• TASK DETAILS:
Each line of the records needs to be written out exactly, with any image left out.
DATA RECORDS Start Marker
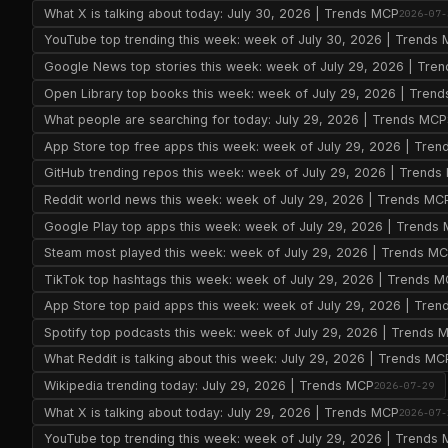
What X is talking about today: July 30, 2026 | Trends MCP
2026-07-
YouTube top trending this week: week of July 30, 2026 | Trends
Google News top stories this week: week of July 29, 2026 | Tre
Open Library top books this week: week of July 29, 2026 | Tren
What people are searching for today: July 29, 2026 | Trends MCP
App Store top free apps this week: week of July 29, 2026 | Tre
GitHub trending repos this week: week of July 29, 2026 | Trend
Reddit world news this week: week of July 29, 2026 | Trends MC
Google Play top apps this week: week of July 29, 2026 | Trends
Steam most played this week: week of July 29, 2026 | Trends M
TikTok top hashtags this week: week of July 29, 2026 | Trends 
App Store top paid apps this week: week of July 29, 2026 | Tre
Spotify top podcasts this week: week of July 29, 2026 | Trends 
What Reddit is talking about this week: July 29, 2026 | Trends MC
Wikipedia trending today: July 29, 2026 | Trends MCP
2026-07-29
What X is talking about today: July 29, 2026 | Trends MCP
2026-07-
YouTube top trending this week: week of July 29, 2026 | Trends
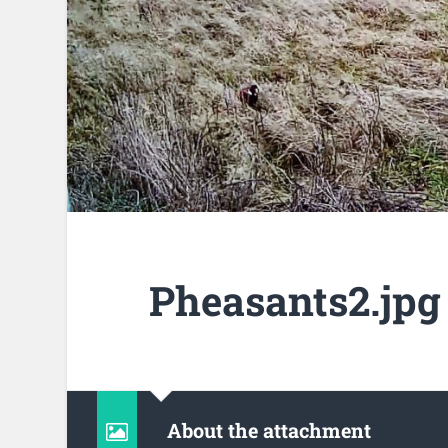
Pheasants2.jpg
About the attachment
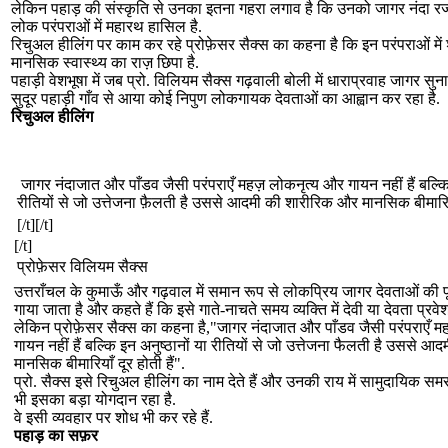
लेकिन पहाड़ की संस्कृति से उनका इतना गहरा लगाव है कि उनको जागर नंदा र
लोक परंपराओं में महारथ हासिल है.
रिचुअल हीलिंग पर काम कर रहे प्रोफ़ेसर सैक्स का कहना है कि इन परंपराओं मे
मानसिक स्वास्थ्य का राज़ छिपा है.
पहाड़ी वेशभूषा में जब प्रो. विलियम सैक्स गढ़वाली बोली में धाराप्रवाह जागर सुनात
सुदूर पहाड़ी गाँव से आया कोई निपुण लोकगायक देवताओं का आह्वान कर रहा है.
रिचुअल हीलिंग
जागर नंदाजात और पाँडव जैसी परंपराएँ महज़ लोकनृत्य और गायन नहीं हैं बल्कि 
रीतियों से जो उत्तेजना फ़ैलती है उससे आदमी की शारीरिक और मानसिक बीमारियाँ
[/t][/t]
[/t]
प्रोफ़ेसर विलियम सैक्स
उत्तराँचल के कुमाऊँ और गढ़वाल में समान रूप से लोकप्रिय जागर देवताओं की 
गाया जाता है और कहते हैं कि इसे गाते-नाचते समय व्यक्ति में देवी या देवता प्रवेश
लेकिन प्रोफ़ेसर सैक्स का कहना है,"जागर नंदाजात और पाँडव जैसी परंपराएँ 
गायन नहीं हैं बल्कि इन अनुष्ठानों या रीतियों से जो उत्तेजना फैलती है उससे 
मानसिक बीमारियाँ दूर होती हैं".
प्रो. सैक्स इसे रिचुअल हीलिंग का नाम देते हैं और उनकी राय में सामुदायिक स
भी इसका बड़ा योगदान रहा है.
वे इसी व्यवहार पर शोध भी कर रहे हैं.
पहाड़ का सफ़र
DATA RECORDS End Marker
• WRITTEN RESPONSE:
What X is talking about today: July 30, 2026 | Trends MCP
2026-07-
YouTube top trending this week: week of July 30, 2026 | Trends
Google News top stories this week: week of July 29, 2026 | Tre
Open Library top books this week: week of July 29, 2026 | Tren
What people are searching for today: July 29, 2026 | Trends MCP
App Store top free apps this week: week of July 29, 2026 | Tre
GitHub trending repos this week: week of July 29, 2026 | Trend
Reddit world news this week: week of July 29, 2026 | Trends MC
Google Play top apps this week: week of July 29, 2026 | Trends
Steam most played this week: week of July 29, 2026 | Trends M
TikTok top hashtags this week: week of July 29, 2026 | Trends 
App Store top paid apps this week: week of July 29, 2026 | Tre
Spotify top podcasts this week: week of July 29, 2026 | Trends 
What Reddit is talking about this week: July 29, 2026 | Trends MC
Wikipedia trending today: July 29, 2026 | Trends MCP
2026-07-29
What X is talking about today: July 29, 2026 | Trends MCP
2026-07-
YouTube top trending this week: week of July 29, 2026 | Trends
Pheasants2.jpg
About the attachment
लेकिन पहाड़ की संस्कृति से उनका इतना गहरा लगाव है कि उनको जागर नंदा र
लोक परंपराओं में महारथ हासिल है.
रिचुअल हीलिंग पर काम कर रहे प्रोफ़ेसर सैक्स का कहना है कि इन परंपराओं मे
मानसिक स्वास्थ्य का राज़ छिपा है.
पहाड़ी वेशभूषा में जब प्रो. विलियम सैक्स गढ़वाली बोली में धाराप्रवाह जागर सुनात
सुदूर पहाड़ी गाँव से आया कोई निपुण लोकगायक देवताओं का आह्वान कर रहा है.
रिचुअल हीलिंग
जागर नंदाजात और पाँडव जैसी परंपराएँ महज़ लोकनृत्य और गायन नहीं हैं बल्कि 
रीतियों से जो उत्तेजना फ़ैलती है उससे आदमी की शारीरिक और मानसिक बीमारियाँ
[/t][/t]
[/t]
प्रोफ़ेसर विलियम सैक्स
उत्तराँचल के कुमाऊँ और गढ़वाल में समान रूप से लोकप्रिय जागर देवताओं की 
गाया जाता है और कहते हैं कि इसे गाते-नाचते समय व्यक्ति में देवी या देवता प्रवेश
लेकिन प्रोफ़ेसर सैक्स का कहना है,"जागर नंदाजात और पाँडव जैसी परंपराएँ 
गायन नहीं हैं बल्कि इन अनुष्ठानों या रीतियों से जो उत्तेजना फैलती है उससे 
मानसिक बीमारियाँ दूर होती हैं".
प्रो. सैक्स इसे रिचुअल हीलिंग का नाम देते हैं और उनकी राय में सामुदायिक स
भी इसका बड़ा योगदान रहा है.
वे इसी व्यवहार पर शोध भी कर रहे हैं.
पहाड़ का सफ़र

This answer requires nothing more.